:: Records supplied ::

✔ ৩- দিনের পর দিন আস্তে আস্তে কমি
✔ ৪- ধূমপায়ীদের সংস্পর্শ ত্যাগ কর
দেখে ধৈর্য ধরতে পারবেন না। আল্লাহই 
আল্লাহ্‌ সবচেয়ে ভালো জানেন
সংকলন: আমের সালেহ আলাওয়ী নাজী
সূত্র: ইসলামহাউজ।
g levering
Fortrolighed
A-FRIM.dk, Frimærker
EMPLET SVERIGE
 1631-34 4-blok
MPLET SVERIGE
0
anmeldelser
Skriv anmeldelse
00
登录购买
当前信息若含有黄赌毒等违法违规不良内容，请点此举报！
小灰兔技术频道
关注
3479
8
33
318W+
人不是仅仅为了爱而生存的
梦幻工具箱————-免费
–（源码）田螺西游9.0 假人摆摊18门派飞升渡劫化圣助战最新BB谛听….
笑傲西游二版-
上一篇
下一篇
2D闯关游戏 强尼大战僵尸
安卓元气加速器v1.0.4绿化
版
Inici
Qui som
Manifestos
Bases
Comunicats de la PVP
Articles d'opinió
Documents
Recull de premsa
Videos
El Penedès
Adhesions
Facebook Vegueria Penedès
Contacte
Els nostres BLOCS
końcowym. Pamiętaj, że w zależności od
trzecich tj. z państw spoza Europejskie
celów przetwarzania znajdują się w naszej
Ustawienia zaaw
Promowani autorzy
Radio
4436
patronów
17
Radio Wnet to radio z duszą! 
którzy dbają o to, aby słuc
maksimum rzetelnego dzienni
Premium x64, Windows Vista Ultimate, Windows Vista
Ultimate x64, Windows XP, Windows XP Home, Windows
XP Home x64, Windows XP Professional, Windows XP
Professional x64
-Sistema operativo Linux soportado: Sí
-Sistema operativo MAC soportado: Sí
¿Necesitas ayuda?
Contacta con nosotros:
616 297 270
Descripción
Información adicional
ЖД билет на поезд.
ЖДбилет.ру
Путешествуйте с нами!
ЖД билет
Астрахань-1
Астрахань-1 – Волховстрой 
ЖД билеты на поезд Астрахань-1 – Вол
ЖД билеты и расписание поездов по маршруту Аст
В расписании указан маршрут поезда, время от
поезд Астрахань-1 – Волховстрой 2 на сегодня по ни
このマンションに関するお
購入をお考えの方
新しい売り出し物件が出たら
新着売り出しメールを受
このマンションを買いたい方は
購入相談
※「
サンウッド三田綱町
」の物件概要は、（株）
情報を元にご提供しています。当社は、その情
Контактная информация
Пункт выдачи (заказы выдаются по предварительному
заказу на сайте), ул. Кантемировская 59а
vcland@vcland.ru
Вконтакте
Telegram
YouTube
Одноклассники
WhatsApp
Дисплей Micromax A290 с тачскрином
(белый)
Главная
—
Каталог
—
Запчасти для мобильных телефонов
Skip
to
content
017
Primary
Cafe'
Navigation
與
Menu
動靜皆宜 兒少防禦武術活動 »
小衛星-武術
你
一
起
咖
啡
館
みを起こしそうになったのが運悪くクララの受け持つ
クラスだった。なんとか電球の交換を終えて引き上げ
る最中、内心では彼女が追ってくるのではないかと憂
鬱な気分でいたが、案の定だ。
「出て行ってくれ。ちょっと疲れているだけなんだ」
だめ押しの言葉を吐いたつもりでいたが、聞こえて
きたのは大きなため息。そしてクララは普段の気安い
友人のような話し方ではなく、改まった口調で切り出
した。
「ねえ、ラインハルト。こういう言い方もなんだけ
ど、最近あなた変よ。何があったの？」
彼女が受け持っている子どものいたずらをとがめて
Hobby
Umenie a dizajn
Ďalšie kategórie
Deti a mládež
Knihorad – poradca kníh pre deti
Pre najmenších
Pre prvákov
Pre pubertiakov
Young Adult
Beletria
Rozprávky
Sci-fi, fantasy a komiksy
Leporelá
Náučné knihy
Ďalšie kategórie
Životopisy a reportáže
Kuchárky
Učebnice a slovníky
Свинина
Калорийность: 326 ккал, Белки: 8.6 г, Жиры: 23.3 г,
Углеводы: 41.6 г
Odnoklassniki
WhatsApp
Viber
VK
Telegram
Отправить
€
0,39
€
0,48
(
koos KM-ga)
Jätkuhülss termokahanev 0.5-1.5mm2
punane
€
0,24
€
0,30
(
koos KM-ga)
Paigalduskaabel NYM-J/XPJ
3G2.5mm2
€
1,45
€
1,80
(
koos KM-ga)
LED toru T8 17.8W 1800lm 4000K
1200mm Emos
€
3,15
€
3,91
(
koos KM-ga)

:::

** Work task **
Once you have read the entries, reproduce each one exactly.

** Reply **
✔ ৩- দিনের পর দিন আস্তে আস্তে কমি
✔ ৪- ধূমপায়ীদের সংস্পর্শ ত্যাগ কর
দেখে ধৈর্য ধরতে পারবেন না। আল্লাহই 
আল্লাহ্‌ সবচেয়ে ভালো জানেন
সংকলন: আমের সালেহ আলাওয়ী নাজী
সূত্র: ইসলামহাউজ।
g levering
Fortrolighed
A-FRIM.dk, Frimærker
EMPLET SVERIGE
 1631-34 4-blok
MPLET SVERIGE
0
anmeldelser
Skriv anmeldelse
00
登录购买
当前信息若含有黄赌毒等违法违规不良内容，请点此举报！
小灰兔技术频道
关注
3479
8
33
318W+
人不是仅仅为了爱而生存的
梦幻工具箱————-免费
–（源码）田螺西游9.0 假人摆摊18门派飞升渡劫化圣助战最新BB谛听….
笑傲西游二版-
上一篇
下一篇
2D闯关游戏 强尼大战僵尸
安卓元气加速器v1.0.4绿化
版
Inici
Qui som
Manifestos
Bases
Comunicats de la PVP
Articles d'opinió
Documents
Recull de premsa
Videos
El Penedès
Adhesions
Facebook Vegueria Penedès
Contacte
Els nostres BLOCS
końcowym. Pamiętaj, że w zależności od
trzecich tj. z państw spoza Europejskie
celów przetwarzania znajdują się w naszej
Ustawienia zaaw
Promowani autorzy
Radio
4436
patronów
17
Radio Wnet to radio z duszą! 
którzy dbają o to, aby słuc
maksimum rzetelnego dzienni
Premium x64, Windows Vista Ultimate, Windows Vista
Ultimate x64, Windows XP, Windows XP Home, Windows
XP Home x64, Windows XP Professional, Windows XP
Professional x64
-Sistema operativo Linux soportado: Sí
-Sistema operativo MAC soportado: Sí
¿Necesitas ayuda?
Contacta con nosotros:
616 297 270
Descripción
Información adicional
ЖД билет на поезд.
ЖДбилет.ру
Путешествуйте с нами!
ЖД билет
Астрахань-1
Астрахань-1 – Волховстрой 
ЖД билеты на поезд Астрахань-1 – Вол
ЖД билеты и расписание поездов по маршруту Аст
В расписании указан маршрут поезда, время от
поезд Астрахань-1 – Волховстрой 2 на сегодня по ни
このマンションに関するお
購入をお考えの方
新しい売り出し物件が出たら
新着売り出しメールを受
このマンションを買いたい方は
購入相談
※「
サンウッド三田綱町
」の物件概要は、（株）
情報を元にご提供しています。当社は、その情
Контактная информация
Пункт выдачи (заказы выдаются по предварительному
заказу на сайте), ул. Кантемировская 59а
vcland@vcland.ru
Вконтакте
Telegram
YouTube
Одноклассники
WhatsApp
Дисплей Micromax A290 с тачскрином
(белый)
Главная
—
Каталог
—
Запчасти для мобильных телефонов
Skip
to
content
017
Primary
Cafe'
Navigation
與
Menu
動靜皆宜 兒少防禦武術活動 »
小衛星-武術
你
一
起
咖
啡
館
みを起こしそうになったのが運悪くクララの受け持つ
クラスだった。なんとか電球の交換を終えて引き上げ
る最中、内心では彼女が追ってくるのではないかと憂
鬱な気分でいたが、案の定だ。
「出て行ってくれ。ちょっと疲れているだけなんだ」
だめ押しの言葉を吐いたつもりでいたが、聞こえて
きたのは大きなため息。そしてクララは普段の気安い
友人のような話し方ではなく、改まった口調で切り出
した。
「ねえ、ラインハルト。こういう言い方もなんだけ
ど、最近あなた変よ。何があったの？」
彼女が受け持っている子どものいたずらをとがめて
Hobby
Umenie a dizajn
Ďalšie kategórie
Deti a mládež
Knihorad – poradca kníh pre deti
Pre najmenších
Pre prvákov
Pre pubertiakov
Young Adult
Beletria
Rozprávky
Sci-fi, fantasy a komiksy
Leporelá
Náučné knihy
Ďalšie kategórie
Životopisy a reportáže
Kuchárky
Učebnice a slovníky
Свинина
Калорийность: 326 ккал, Белки: 8.6 г, Жиры: 23.3 г,
Углеводы: 41.6 г
Odnoklassniki
WhatsApp
Viber
VK
Telegram
Отправить
€
0,39
€
0,48
(
koos KM-ga)
Jätkuhülss termokahanev 0.5-1.5mm2
punane
€
0,24
€
0,30
(
koos KM-ga)
Paigalduskaabel NYM-J/XPJ
3G2.5mm2
€
1,45
€
1,80
(
koos KM-ga)
LED toru T8 17.8W 1800lm 4000K
1200mm Emos
€
3,15
€
3,91
(
koos KM-ga)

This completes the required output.